I travel often all around the US in a variety of ways and flying is always a hassle for people like me who like to be prepared. I can't tell you how many knives, magazines, and other types of gear I've lost to the all-powerful TSA when trying to get through airport security.
The primary goal of TSA (supposedly) is to prevent the hijacking of any more airplanes after the 9/11 attack on the Twin Towers. All the lengthy procedures of navigating security are for our safety.
And I’ll admit that I don’t relish the idea of being in a tight metal tube traveling through the air hundreds of feet above the ground with a crazy person armed with a screw driver, so I don’t necessarily hate the security protocols onboard flights.
I am dubious about the actual effectiveness of the security procedures against someone who is determined to create chaos, but it certainly reduces the number of incidents with your average idiot with poor self-regulation.
And for sure, they don’t catch everything…
I’ve had friends in the EOD (Explosives Ordinance Disposal) community who’ve told me stories about forgetting they left a ½ stick of C4 in their cargo pocket and then flew home for leave only to find the explosives after their travel and realized they’d just flown home with something decidedly against the rules.
While they might not catch everything, there are a few items that I’ve noticed TSA might swipe if you try to bring them through.
While totally ineffective in a fight, strap cutters are seldom allowed through because of one horrible reason. It has a blade. You could try and explain to the bored and surly TSA agent that you can’t actually hurt someone with a strap cutter, but they aren’t likely to listen, or care.
If it looks scary, whether it is or not, it won’t be allowed through.
Shears are an important medical tool for cutting away clothing and exposing the wound so it can be properly identified and treated with the appropriate procedure, and I often have pairs of shears in various locations depending on where I’m going and what I’m doing.
Usually, these do not get taken since shears are easily recognizable as a medical tool, but I have lost them before to the occasional uninformed and overzealous TSA agent.
Then there’s the higher end, more professional trauma shears, such as the Leatherman Raptor shears, which suffer a glaring problem in that they don’t look like a standard set of emergency scissors.
Terrifyingly, they fold up similar to a knife to reduce space, and this makes the Raptor shears appear a little too scary for TSA to feel comfortable letting them through.

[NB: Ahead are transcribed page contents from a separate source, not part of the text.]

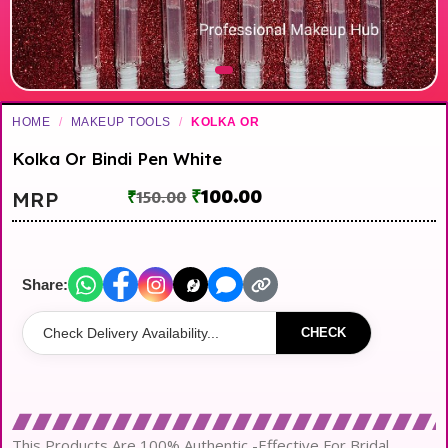
HOME
/
MAKEUP TOOLS
/
KOLKA OR
Kolka Or Bindi Pen White
₹
100.00
MRP
₹
150.00
Share:
CHECK
This Products Are 100% Authentic -Effective For Bridal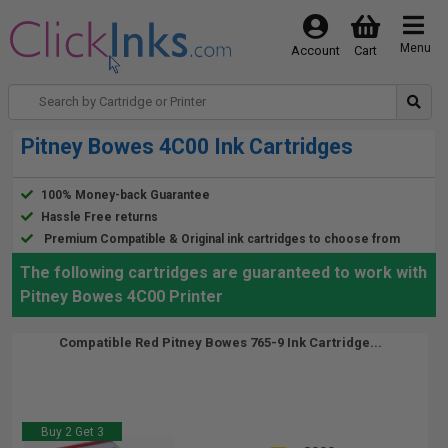
Menu
Account
Cart
Pitney Bowes 4C00 Ink Cartridges
100% Money-back Guarantee
Hassle Free returns
Premium Compatible & Original ink cartridges to choose from
The following cartridges are guaranteed to work with
Pitney Bowes 4C00 Printer
Compatible Red Pitney Bowes 765-9 Ink Cartridge...
Buy 2 Get 3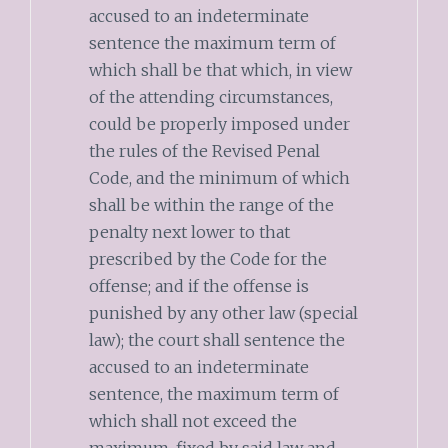
accused to an indeterminate
sentence the maximum term of
which shall be that which, in view
of the attending circumstances,
could be properly imposed under
the rules of the Revised Penal
Code, and the minimum of which
shall be within the range of the
penalty next lower to that
prescribed by the Code for the
offense; and if the offense is
punished by any other law (special
law); the court shall sentence the
accused to an indeterminate
sentence, the maximum term of
which shall not exceed the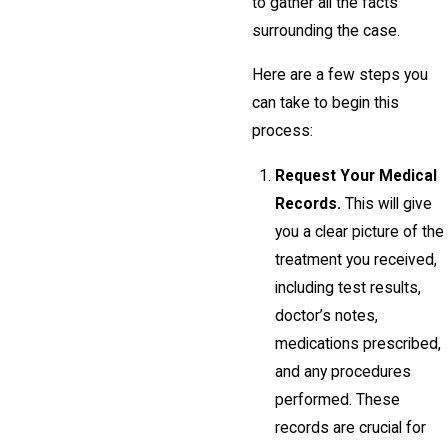
to gather all the facts
surrounding the case.
Here are a few steps you
can take to begin this
process:
Request Your Medical
Records.
This will give
you a clear picture of the
treatment you received,
including test results,
doctor’s notes,
medications prescribed,
and any procedures
performed. These
records are crucial for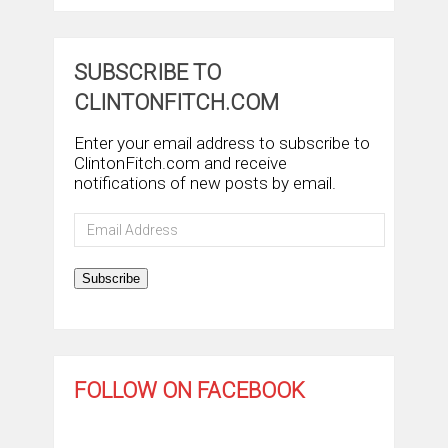
SUBSCRIBE TO
CLINTONFITCH.COM
Enter your email address to subscribe to
ClintonFitch.com and receive
notifications of new posts by email.
Email
Address
Subscribe
FOLLOW ON FACEBOOK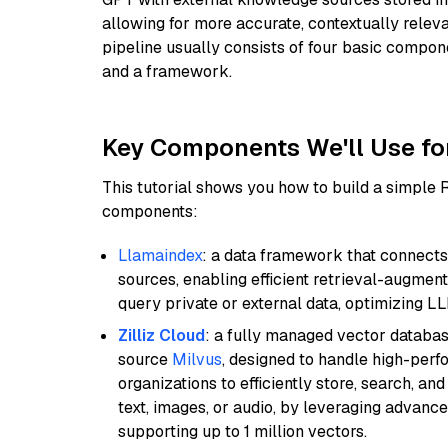
allowing for more accurate, contextually relev
pipeline usually consists of four basic compo
and a framework.
Key Components We'll Use fo
This tutorial shows you how to build a simple
components:
Llamaindex
: a data framework that connects
sources, enabling efficient retrieval-augment
query private or external data, optimizing LL
Zilliz Cloud
: a fully managed vector databas
source
Milvus
, designed to handle high-perf
organizations to efficiently store, search, a
text, images, or audio, by leveraging advanced
supporting up to 1 million vectors.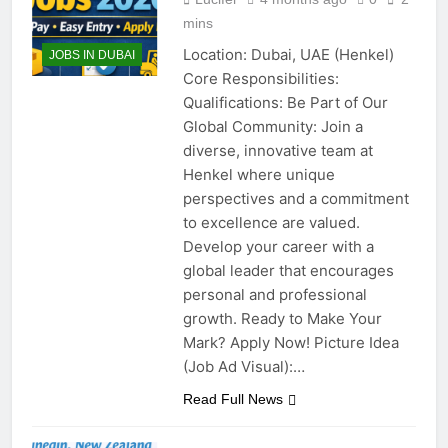
mins
Location: Dubai, UAE (Henkel)
JOBS IN DUBAI
Core Responsibilities:
Qualifications: Be Part of Our
Global Community: Join a
diverse, innovative team at
Henkel where unique
perspectives and a commitment
to excellence are valued.
Develop your career with a
global leader that encourages
personal and professional
growth. Ready to Make Your
Mark? Apply Now! Picture Idea
(Job Ad Visual):…
Read Full News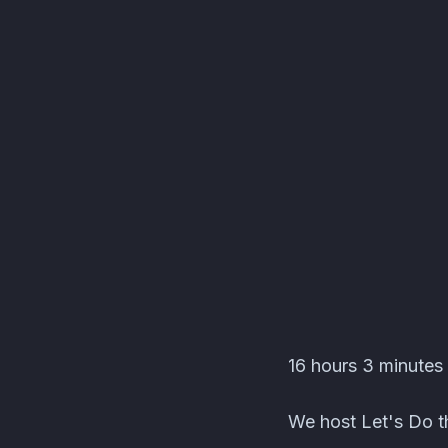
Editors' Corner Event
16 hours 3 minutes 
We host Let's Do th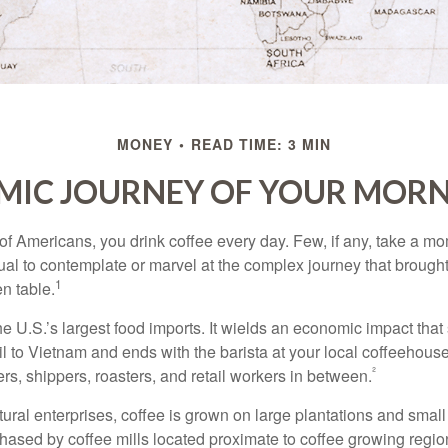
MONEY
READ TIME: 3 MIN
MIC JOURNEY OF YOUR MORN
 of Americans, you drink coffee every day. Few, if any, take a mo
ual to contemplate or marvel at the complex journey that brought
1
en table.
he U.S.’s largest food imports. It wields an economic impact that 
l to Vietnam and ends with the barista at your local coffeehouse
²
rs, shippers, roasters, and retail workers in between.
ural enterprises, coffee is grown on large plantations and small
ased by coffee mills located proximate to coffee growing regions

With a price tag of around $90, the Raptors, and other types of higher end trauma shears should be stowed in your checked baggage, rather than your carry-on luggage so you don’t lose them.
This is why I prefer to travel with a set of standard shears, so if they do get confiscated, I’m only out $10. Additionally, the smaller the shears, the less frightening they will be and more likely to be overlooked by security.
Other types of sharp implements, such as the DART (Needle Decompression) might be taken as well since TSA knows little about trauma gear, and only sees a potential stabbing tool. Never mind the lack of actual usefulness for such a thing.
This isn’t a big deal, however, as I have yet to hear of someone receiving a penetrating chest wound and developing a tension pneumothorax while in transit aboard a plane. While possible, it’s unlikely, so I don’t sweat the DART not being in my kit.
How You Carry It
You can’t go wrong with the standard IFAK bag for your trauma kit. This is never looked at by TSA as a problem, unless you decide to go with an Ankle Kit.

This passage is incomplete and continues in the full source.